The nightmare begins
His teaching career was derailed. Once DACA renewals are denied, there is no appeal unless the controlling agency made a clerical mistake. Though he said he wasn’t told as much at the time, Miguel later came to believe the application had been denied because he was facing a misdemeanor assault charge.
Miguel had been charged in 2017 after he intervened in an altercation between his sister and brother-in-law. Miguel said his brother-in-law was abusive to his sister, and one day had rushed out of the family home with their baby when Miguel’s sister, pregnant with her second child, ran to stop him.
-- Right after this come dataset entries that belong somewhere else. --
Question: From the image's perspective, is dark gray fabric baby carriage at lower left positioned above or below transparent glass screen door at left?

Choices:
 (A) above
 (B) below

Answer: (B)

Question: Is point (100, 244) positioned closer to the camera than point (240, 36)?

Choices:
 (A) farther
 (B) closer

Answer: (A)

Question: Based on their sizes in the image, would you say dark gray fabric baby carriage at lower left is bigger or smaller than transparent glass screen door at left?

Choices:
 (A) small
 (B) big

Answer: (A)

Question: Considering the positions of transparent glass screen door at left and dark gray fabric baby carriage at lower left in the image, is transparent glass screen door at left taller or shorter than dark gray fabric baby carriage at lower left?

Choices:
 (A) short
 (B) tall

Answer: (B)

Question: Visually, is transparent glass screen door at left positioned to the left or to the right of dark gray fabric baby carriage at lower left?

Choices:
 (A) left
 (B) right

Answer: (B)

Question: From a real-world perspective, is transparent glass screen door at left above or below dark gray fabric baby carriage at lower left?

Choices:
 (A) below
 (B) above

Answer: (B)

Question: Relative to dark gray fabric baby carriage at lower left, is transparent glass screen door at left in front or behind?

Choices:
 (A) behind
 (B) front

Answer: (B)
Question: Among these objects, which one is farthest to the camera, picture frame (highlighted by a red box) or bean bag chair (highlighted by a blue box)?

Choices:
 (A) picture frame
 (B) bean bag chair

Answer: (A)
Police logs show the brother-in-law’s and sister’s accounts differ, but both agreed that Miguel’s sister had been trying to get her baby out of the car when the father moved the car, knocking the mother to the ground and running over her foot. Seeing this, Miguel put his brother-in-law into a chokehold while his mother retrieved her grandchild, police logs show. The brother-in-law called police, who booked Miguel for fourth-degree domestic violence assault.
Without DACA status and no way to appeal, Miguel could no longer work as a band director, and he returned to the fields to find work. By 2018, Miguel married a childhood friend he had recently reconnected with, and they began a family together.
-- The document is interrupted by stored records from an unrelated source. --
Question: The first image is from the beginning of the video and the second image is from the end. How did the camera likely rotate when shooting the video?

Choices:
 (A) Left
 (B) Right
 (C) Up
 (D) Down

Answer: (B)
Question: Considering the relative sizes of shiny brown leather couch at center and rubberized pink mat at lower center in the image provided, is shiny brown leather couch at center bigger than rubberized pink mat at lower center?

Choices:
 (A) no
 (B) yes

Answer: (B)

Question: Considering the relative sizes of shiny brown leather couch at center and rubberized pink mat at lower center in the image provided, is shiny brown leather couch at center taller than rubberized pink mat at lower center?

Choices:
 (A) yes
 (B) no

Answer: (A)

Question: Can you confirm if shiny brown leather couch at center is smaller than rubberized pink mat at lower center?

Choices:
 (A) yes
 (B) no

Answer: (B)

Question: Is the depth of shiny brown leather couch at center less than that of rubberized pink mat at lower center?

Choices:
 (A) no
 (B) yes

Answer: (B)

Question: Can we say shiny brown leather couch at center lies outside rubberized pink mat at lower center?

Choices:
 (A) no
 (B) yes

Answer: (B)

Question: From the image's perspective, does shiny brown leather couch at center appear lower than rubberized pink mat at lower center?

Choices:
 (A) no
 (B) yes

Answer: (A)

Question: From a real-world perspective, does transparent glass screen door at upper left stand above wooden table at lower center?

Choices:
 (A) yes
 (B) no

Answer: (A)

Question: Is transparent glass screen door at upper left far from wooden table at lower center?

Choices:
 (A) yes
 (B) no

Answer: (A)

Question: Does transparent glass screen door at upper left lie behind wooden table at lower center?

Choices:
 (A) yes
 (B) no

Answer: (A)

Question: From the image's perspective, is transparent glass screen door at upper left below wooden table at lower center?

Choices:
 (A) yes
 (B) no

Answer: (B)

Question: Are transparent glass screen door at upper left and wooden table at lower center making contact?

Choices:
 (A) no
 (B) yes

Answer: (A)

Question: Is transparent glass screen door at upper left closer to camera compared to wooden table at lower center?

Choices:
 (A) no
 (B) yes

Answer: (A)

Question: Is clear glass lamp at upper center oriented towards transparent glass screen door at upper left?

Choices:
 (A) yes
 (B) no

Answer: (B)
While waiting for his child to be born, he attended court hearings, fighting the charges. It was at one of those hearings, as he walked out of Grant County District Court with his wife, that Miguel heard two men in sweatshirts and jeans call out his name and flash a badge.
“Border patrol, come with us,” Miguel recalled them saying.
Miguel was detained.
‘You’re no one in there’
Immigration arrests on courthouse steps have become more common following the Trump administration’s 2017 executive order that significantly increased the number of immigration law enforcement officials, said Bill Kingsford, a spokesman for the Border Patrol’s Spokane sector. Following a string of these incidents in Grant County, County Prosecutor Garth Dano responded to complaints from immigrant rights activists, saying that the type of undocumented immigrant being detained was relatively limited.
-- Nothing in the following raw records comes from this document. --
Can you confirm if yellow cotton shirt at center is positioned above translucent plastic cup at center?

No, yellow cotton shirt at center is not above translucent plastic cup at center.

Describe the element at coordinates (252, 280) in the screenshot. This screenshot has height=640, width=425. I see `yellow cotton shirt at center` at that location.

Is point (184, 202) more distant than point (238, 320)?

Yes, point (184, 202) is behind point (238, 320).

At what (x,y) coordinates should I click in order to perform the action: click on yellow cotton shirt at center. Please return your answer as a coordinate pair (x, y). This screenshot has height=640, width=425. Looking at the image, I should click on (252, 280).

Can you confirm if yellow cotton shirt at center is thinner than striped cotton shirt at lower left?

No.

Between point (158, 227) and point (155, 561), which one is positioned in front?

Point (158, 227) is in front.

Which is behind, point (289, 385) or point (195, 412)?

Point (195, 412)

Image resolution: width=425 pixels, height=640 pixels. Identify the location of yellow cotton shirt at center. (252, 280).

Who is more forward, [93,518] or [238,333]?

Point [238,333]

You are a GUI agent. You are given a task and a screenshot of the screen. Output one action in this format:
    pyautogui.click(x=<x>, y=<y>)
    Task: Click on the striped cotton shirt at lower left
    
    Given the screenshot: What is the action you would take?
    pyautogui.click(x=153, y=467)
“They have been coming here to the courthouse probably for about the last year and a half, looking for, specifically, undocumented people who have been found guilty of felony convictions or who have been previously deported,” Dano said in a recent interview with iFiberOne News.
Miguel was not convicted of any crime, was not facing felony charges, and had never been deported before. After eventually making bond from the immigration detention facility in Tacoma, Miguel would discover that even the misdemeanor charge against him had been dropped by Dano’s office, court documents show.
It was too late. He was taken from a Grant County courthouse to Spokane, then to Yakima, where he claims he saw someone get stabbed and he was denied medication for pain caused by a drunk driver that had slammed into him days earlier, he said. The cells reminded him of dog kennels.
“You’re no one in there,” Miguel said.
Miguel was eventually brought to a detention center in Tacoma, where he said he was one of the lucky few that were able to make bail.
Keeping up the fight
Today, Miguel is waiting to go before an immigration judge this summer, where he hopes to explain his case and be allowed to remain in the country with his wife and child, both of whom are U.S. citizens. Miguel said he doesn’t begrudge border patrol agents doing their job, but questions the tactics that swept him up.
“I feel that if someone is found guilty, like Garth Dano stated in that video, then they should be arrested, and then they can be picked up from jail instead of the courthouse,” Miguel said. “But I was never found guilty, or even tried.”